(Source data)
------------------------------------------------------------------------
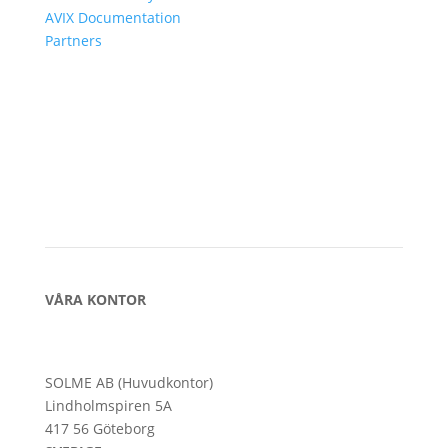
AVIX Documentation
Partners
VÅRA KONTOR
SOLME AB (Huvudkontor)
Lindholmspiren 5A
417 56 Göteborg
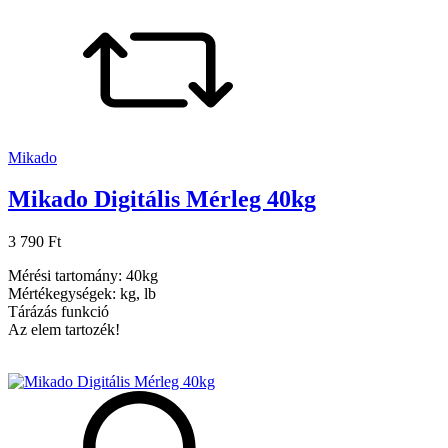
Mikado
Mikado Digitális Mérleg 40kg
3 790 Ft
Mérési tartomány: 40kg
Mértékegységek: kg, lb
Tárázás funkció
Az elem tartozék!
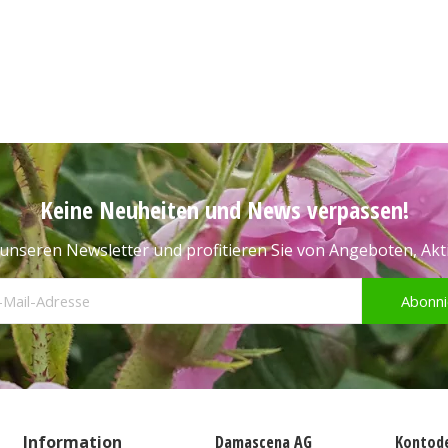
Keine Neuheiten und News verpassen!
unseren Newsletter und profitieren Sie von Angeboten, Ak
Abonni
Information
Damascena AG
Kontode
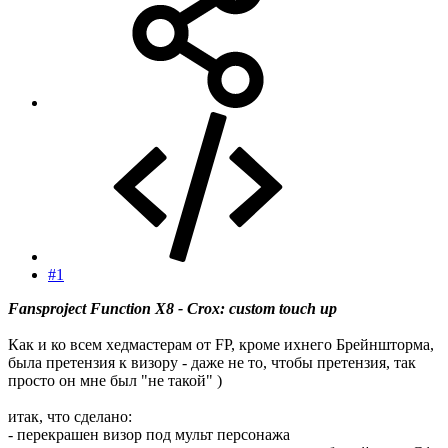
#1
Fansproject Function X8 - Crox: custom touch up
Как и ко всем хедмастерам от FP, кроме ихнего Брейншторма,
была претензия к визору - даже не то, чтобы претензия, так
просто он мне был "не такой" )
итак, что сделано:
- перекрашен визор под мульт персонажа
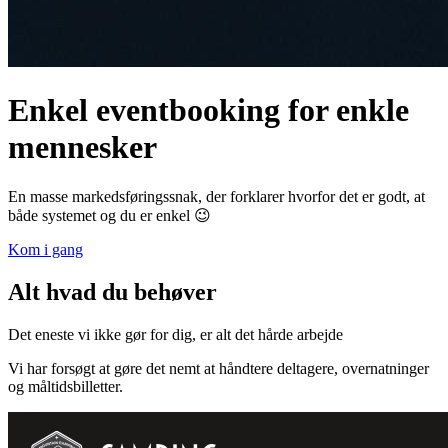
Enkel eventbooking for enkle
mennesker
En masse markedsføringssnak, der forklarer hvorfor det er godt, at
både systemet og du er enkel 😉
Kom i gang
Alt hvad du behøver
Det eneste vi ikke gør for dig, er alt det hårde arbejde
Vi har forsøgt at gøre det nemt at håndtere deltagere, overnatninger
og måltidsbilletter.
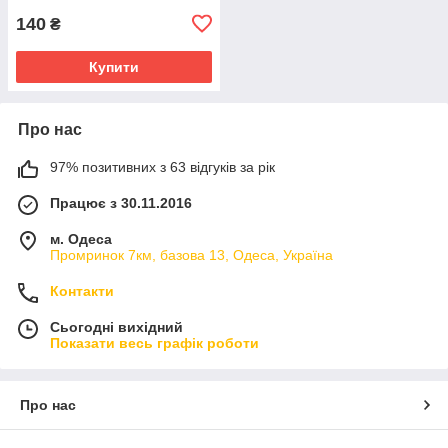
140
₴
Купити
Про нас
97% позитивних з 63 відгуків за рік
Працює з 30.11.2016
м. Одеса
Промринок 7км, базова 13, Одеса, Україна
Контакти
Сьогодні вихідний
Показати весь графік роботи
Про нас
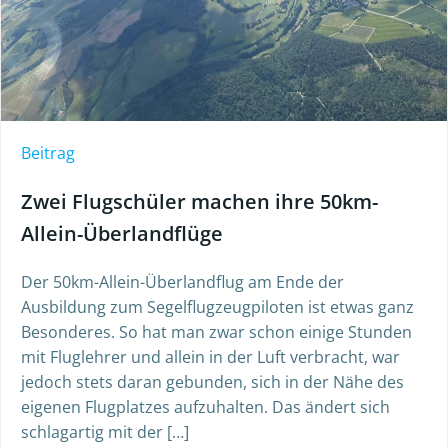
Beitrag
Zwei Flugschüler machen ihre 50km-
Allein-Überlandflüge
Der 50km-Allein-Überlandflug am Ende der
Ausbildung zum Segelflugzeugpiloten ist etwas ganz
Besonderes. So hat man zwar schon einige Stunden
mit Fluglehrer und allein in der Luft verbracht, war
jedoch stets daran gebunden, sich in der Nähe des
eigenen Flugplatzes aufzuhalten. Das ändert sich
schlagartig mit der […]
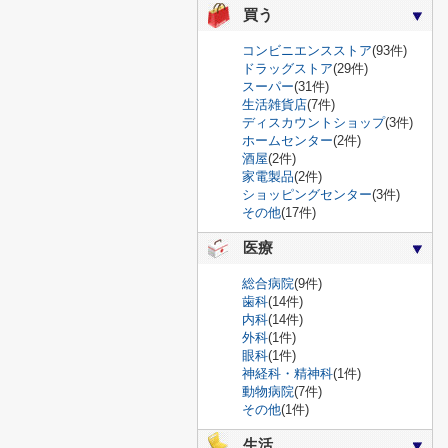
買う
コンビニエンスストア
(93件)
ドラッグストア
(29件)
スーパー
(31件)
生活雑貨店
(7件)
ディスカウントショップ
(3件)
ホームセンター
(2件)
酒屋
(2件)
家電製品
(2件)
ショッピングセンター
(3件)
その他
(17件)
医療
総合病院
(9件)
歯科
(14件)
内科
(14件)
外科
(1件)
眼科
(1件)
神経科・精神科
(1件)
動物病院
(7件)
その他
(1件)
生活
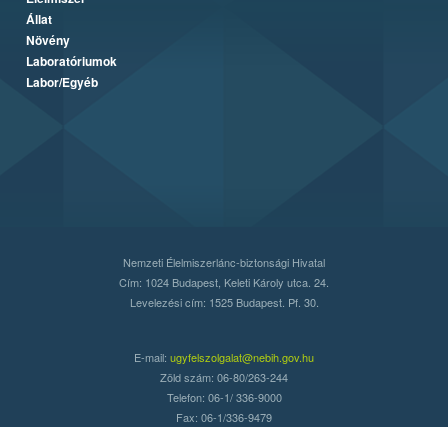
Állat
Növény
Laboratóriumok
Labor/Egyéb
Nemzeti Élelmiszerlánc-biztonsági Hivatal
Cím: 1024 Budapest, Keleti Károly utca. 24.
Levelezési cím: 1525 Budapest. Pf. 30.
E-mail:
ugyfelszolgalat@nebih.gov.hu
Zöld szám: 06-80/263-244
Telefon: 06-1/ 336-9000
Fax: 06-1/336-9479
------------------------------------------------------------------------
For this exercise, transcribe the data exactly but without its pictures.

AVIX Documentation
Partners
VÅRA KONTOR
SOLME AB (Huvudkontor)
Lindholmspiren 5A
417 56 Göteborg
Mikado
Mikado Digitális Mérleg 40kg
3 790 Ft
Mérési tartomány: 40kg
Mértékegységek: kg, lb
Tárázás funkció
Az elem tartozék!
Keine Neuheiten und News verpassen!
unseren Newsletter und profitieren Sie von Angeboten, Ak
Abonni
Information
Damascena AG
Kontode
#1
Fansproject Function X8 - Crox: custom touch up
Как и ко всем хедмастерам от FP, кроме ихнего Брейншторма,
была претензия к визору - даже не то, чтобы претензия, так
просто он мне был "не такой" )
итак, что сделано:
- перекрашен визор под мульт персонажа
Enkel eventbooking for enkle
mennesker
En masse markedsføringssnak, der forklarer hvorfor det er godt, at
både systemet og du er enkel 😉
Kom i gang
Alt hvad du behøver
Det eneste vi ikke gør for dig, er alt det hårde arbejde
Vi har forsøgt at gøre det nemt at håndtere deltagere, overnatninger
og måltidsbilletter.
140
₴
Купити
Про нас
97% позитивних з 63 відгуків за рік
Працює з 30.11.2016
м. Одеса
Промринок 7км, базова 13, Одеса, Україна
Контакти
Сьогодні вихідний
Показати весь графік роботи
Про нас
Beitrag
Zwei Flugschüler machen ihre 50km-
Allein-Überlandflüge
Der 50km-Allein-Überlandflug am Ende der
Ausbildung zum Segelflugzeugpiloten ist etwas ganz
Besonderes. So hat man zwar schon einige Stunden
mit Fluglehrer und allein in der Luft verbracht, war
jedoch stets daran gebunden, sich in der Nähe des
eigenen Flugplatzes aufzuhalten. Das ändert sich
schlagartig mit der […]
買う
コンビニエンスストア
(93件)
ドラッグストア
(29件)
スーパー
(31件)
生活雑貨店
(7件)
ディスカウントショップ
(3件)
ホームセンター
(2件)
酒屋
(2件)
家電製品
(2件)
ショッピングセンター
(3件)
その他
(17件)
医療
総合病院
(9件)
歯科
(14件)
内科
(14件)
外科
(1件)
眼科
(1件)
神経科・精神科
(1件)
動物病院
(7件)
その他
(1件)
生活
Állat
Növény
Laboratóriumok
Labor/Egyéb
Nemzeti Élelmiszerlánc-biztonsági Hivatal
Cím: 1024 Budapest, Keleti Károly utca. 24.
Levelezési cím: 1525 Budapest. Pf. 30.
E-mail:
ugyfelszolgalat@nebih.gov.hu
Zöld szám: 06-80/263-244
Telefon: 06-1/ 336-9000
Fax: 06-1/336-9479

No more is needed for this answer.